4. Tortious Interference with Contract

The final cause of action of plaintiff's complaint is for tortious interference with contract. The defendants move to dismiss this cause of action, and the plaintiff concedes that this cause of action should be dismissed. (Doc. 19 at 13, Doc. 22 at 14). Accordingly, the motion to dismiss with regard to the tortious interference with contract claim will be granted.

5. Punitive Damages

In addition to compensatory damages, plaintiff's complaint seeks punitive damages. The Pennsylvania Supreme Court has explained punitive damages as follows:

In Pennsylvania, the "function of punitive damages is to deter and punish egregious behavior." Martin v. Johns-Manville Corp., 508 Pa. 154, 169, 494 A.2d 1088, 1096 (1985) (citations omitted). Punitive damages may be imposed for "torts that are committed willfully, maliciously, or so carelessly as to indicate wanton disregard of the rights of the party injured." Thompson v. Swank, 317 Pa. 158, 159, 176 A. 211, 211 (1934). Punitive damages are not awarded as additional compensation but are purely penal in nature. See Colodonato v. Consolidated Rail Corp., 504 Pa. 80, 470 A.2d 475 (1983); Int'l Electronics Co. v. N.S.T. Metal Prod. Co., 370 Pa. 213, 88 A.2d 40 (1952).

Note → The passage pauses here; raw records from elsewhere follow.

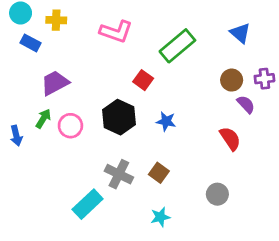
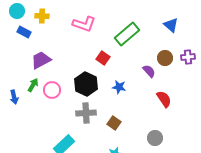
purple semicircle: (246, 104) -> (149, 71), moved
gray cross: (119, 174) -> (86, 113), moved, turned -30

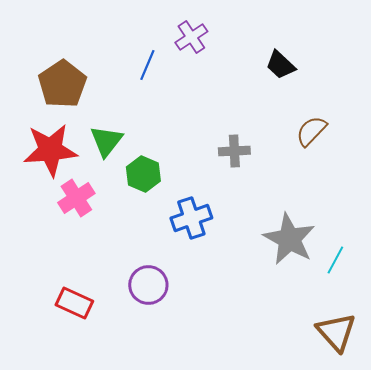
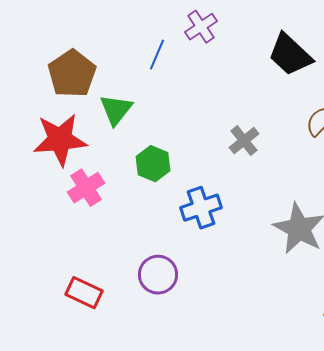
black trapezoid: (280, 65) -> (290, 55), size x1.5
green triangle: (106, 141) -> (116, 110), moved
gray cross: (234, 151) -> (244, 141), turned -36

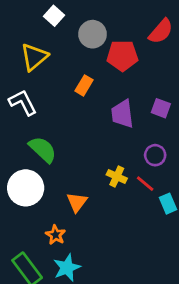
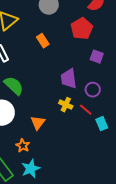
red pentagon: (122, 56) -> (82, 29), moved, turned -30
orange rectangle: (84, 85) -> (43, 41), turned -64
purple trapezoid: (122, 114) -> (69, 79), moved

G.J.D. by G.J.D. v. Johnson, 713 A.2d 1127, 1129 (Pa. 1998).

A plaintiff may not recover punitive damages in an action based solely on breach of contract. DiGregorio v. Keystone Health Plan East, 840 A.2d 361, 370 (Pa. Super. Ct. 2003). As set forth above, the sole action remaining in this case is breach of contract. Accordingly, the claim for punitive damages will be dismissed.

Conclusion

For the reasons set forth above, the defendants' motions to dismiss will be granted in part and denied in part. They will be denied with respect to plaintiff's breach of contract claim, Count I. The motions will be granted with regard to the claim for breach of the covenant of good faith and fair dealing, Count II. The motions will also be granted with regard to Count III, plaintiff's due process claim, to the extent that plaintiff seeks more than a breach of contract recovery in this count. Count IV, plaintiff's tortious interference with contract claim, will be dismissed. Additionally, the plaintiff's claim for punitive damages will be dismissed. An appropriate order follows.

ORDER

AND NOW, to wit, this 2nd day of February 2007, the defendants' motions to dismiss (Doc. 13 & Doc. 14) are GRANTED as follows:

1) Count II of the complaint, breach of covenant of good faith and fair dealing is DISMISSED;

2) Count III denial of due process is DISMISSED to the extent that it seeks anything other than recovery for breach of contract;

3) Count IV, tortious interference with contract is DISMISSED; and

4) The claim for punitive damages is dismissed.

The motion is DENIED in all other respects.